In an article published last week in the spring edition of the Washington Quarterly, David Jones, former political officer with the U.S. Embassy in Ottawa, describes French-Quebeckers as deeply disaffected from the rest of Canada and argues that an independent Quebec would be likely to become a peaceful, prosperous democratic nation posing no security risk to the United States.
That is hardly a stunning notion. Quebec's separatist leaders have repeatedly made the same argument _ as have some American academics specializing in Canadian issues.
What is stunning is that Jones' article diverges dramatically from the official U.S. policy of support for a strong and united Canada, a policy that he is sworn to uphold as a member of the Foreign Service.
The article almost certainly will be of propaganda value for the Quebec separatist movement.

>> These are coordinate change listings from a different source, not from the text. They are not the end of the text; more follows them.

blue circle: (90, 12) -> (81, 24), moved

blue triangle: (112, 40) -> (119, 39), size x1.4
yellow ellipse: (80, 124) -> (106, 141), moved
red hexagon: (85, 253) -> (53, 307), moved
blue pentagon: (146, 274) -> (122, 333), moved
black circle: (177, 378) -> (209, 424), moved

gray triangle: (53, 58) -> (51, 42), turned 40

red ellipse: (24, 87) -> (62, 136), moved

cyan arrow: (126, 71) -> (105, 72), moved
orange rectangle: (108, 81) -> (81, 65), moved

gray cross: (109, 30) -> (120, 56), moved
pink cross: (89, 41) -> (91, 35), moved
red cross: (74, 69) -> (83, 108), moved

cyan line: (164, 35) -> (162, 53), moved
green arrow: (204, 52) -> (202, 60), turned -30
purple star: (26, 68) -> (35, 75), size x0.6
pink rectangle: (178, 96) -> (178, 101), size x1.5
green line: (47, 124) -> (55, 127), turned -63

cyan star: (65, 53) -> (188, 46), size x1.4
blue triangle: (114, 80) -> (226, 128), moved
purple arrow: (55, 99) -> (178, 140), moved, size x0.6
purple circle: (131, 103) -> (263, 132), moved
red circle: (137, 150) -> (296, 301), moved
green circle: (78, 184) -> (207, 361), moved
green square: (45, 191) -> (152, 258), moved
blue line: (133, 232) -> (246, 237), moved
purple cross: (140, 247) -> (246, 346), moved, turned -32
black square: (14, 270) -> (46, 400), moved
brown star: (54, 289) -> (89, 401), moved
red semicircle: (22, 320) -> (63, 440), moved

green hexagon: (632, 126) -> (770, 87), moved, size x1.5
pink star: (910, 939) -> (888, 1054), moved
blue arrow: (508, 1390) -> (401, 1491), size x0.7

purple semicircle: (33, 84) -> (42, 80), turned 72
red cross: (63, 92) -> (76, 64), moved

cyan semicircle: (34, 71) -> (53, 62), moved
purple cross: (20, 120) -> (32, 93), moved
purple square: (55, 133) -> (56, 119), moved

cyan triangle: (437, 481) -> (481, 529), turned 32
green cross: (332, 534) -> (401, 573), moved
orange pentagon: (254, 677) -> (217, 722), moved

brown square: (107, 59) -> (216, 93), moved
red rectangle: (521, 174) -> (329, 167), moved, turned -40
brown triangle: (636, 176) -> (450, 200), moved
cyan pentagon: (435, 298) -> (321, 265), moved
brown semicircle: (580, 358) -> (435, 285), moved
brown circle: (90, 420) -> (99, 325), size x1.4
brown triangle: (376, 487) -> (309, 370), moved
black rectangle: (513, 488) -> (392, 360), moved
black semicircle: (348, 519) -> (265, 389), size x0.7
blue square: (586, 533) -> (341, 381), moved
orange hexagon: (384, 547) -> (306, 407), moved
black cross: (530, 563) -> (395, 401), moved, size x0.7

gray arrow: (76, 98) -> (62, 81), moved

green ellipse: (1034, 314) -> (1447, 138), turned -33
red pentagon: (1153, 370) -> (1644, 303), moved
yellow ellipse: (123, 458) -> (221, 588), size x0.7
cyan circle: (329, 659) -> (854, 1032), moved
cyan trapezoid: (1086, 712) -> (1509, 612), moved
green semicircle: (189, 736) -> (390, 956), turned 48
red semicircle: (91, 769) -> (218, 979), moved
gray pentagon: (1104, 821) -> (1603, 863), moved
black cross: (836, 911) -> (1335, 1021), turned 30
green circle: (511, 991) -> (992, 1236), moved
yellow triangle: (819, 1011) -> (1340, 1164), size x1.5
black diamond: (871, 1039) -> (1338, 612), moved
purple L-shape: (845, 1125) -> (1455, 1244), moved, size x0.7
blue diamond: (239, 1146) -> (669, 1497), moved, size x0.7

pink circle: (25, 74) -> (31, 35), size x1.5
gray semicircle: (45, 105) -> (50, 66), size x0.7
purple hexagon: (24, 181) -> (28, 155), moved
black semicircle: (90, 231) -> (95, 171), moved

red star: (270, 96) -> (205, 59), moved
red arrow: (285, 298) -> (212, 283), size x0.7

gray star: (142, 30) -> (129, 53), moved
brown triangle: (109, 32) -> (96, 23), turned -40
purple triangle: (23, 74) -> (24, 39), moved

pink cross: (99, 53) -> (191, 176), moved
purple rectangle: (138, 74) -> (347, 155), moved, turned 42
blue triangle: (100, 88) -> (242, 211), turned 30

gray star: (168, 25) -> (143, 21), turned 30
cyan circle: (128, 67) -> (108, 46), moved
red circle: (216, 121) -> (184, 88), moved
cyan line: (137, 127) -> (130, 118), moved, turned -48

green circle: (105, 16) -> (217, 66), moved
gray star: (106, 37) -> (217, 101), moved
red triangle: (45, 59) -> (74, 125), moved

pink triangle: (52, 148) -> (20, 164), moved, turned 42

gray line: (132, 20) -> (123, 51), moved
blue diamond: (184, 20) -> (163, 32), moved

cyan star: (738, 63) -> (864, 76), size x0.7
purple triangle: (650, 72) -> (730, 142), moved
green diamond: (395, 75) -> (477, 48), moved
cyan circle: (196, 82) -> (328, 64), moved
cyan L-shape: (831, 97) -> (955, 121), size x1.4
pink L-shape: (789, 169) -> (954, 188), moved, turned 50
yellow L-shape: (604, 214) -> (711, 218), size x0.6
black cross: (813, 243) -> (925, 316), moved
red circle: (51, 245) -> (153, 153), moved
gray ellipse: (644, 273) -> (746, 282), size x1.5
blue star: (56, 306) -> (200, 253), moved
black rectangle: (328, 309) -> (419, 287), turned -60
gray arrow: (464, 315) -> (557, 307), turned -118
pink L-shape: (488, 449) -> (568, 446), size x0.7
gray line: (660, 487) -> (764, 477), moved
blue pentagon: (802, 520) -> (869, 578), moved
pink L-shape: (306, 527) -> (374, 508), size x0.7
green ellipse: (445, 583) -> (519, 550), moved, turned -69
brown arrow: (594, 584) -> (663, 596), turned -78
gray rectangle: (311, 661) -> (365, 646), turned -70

It marks the first time a senior official in the U.S. government has stated publicly that Quebec independence is not just possible but perhaps inevitable.
"Quebec qualifies as a nation-state," Jones wrote in the magazine, published by the Center for Strategic and International Studies, a Washington think tank. "Canada is virtually irrelevant to the average citizen of Quebec."
The U.S. Embassy hastily assured Canada's foreign affairs minister that the article reflected only Jones' personal views.
And in Washington, the State Department spokesman, Nicholas Burns, blasted his colleague Jones for committing an "outrageous and undisciplined act."
The department was enraged and embarrassed that he wrote the article without permission required by Foreign Service regulations.
"No diplomat serving in the United States government has the right, in effect, to stand up in a crowded theater and yell, "Fire!'
" said Burns. "This is the diplomatic equivalent."
The issue is touchy for the United States, and Burns said Jones will be severely disciplined by the State Department and perhaps dismissed.
In 1995, separatists narrowly lost a referendum on independence. Another vote is expected within two years.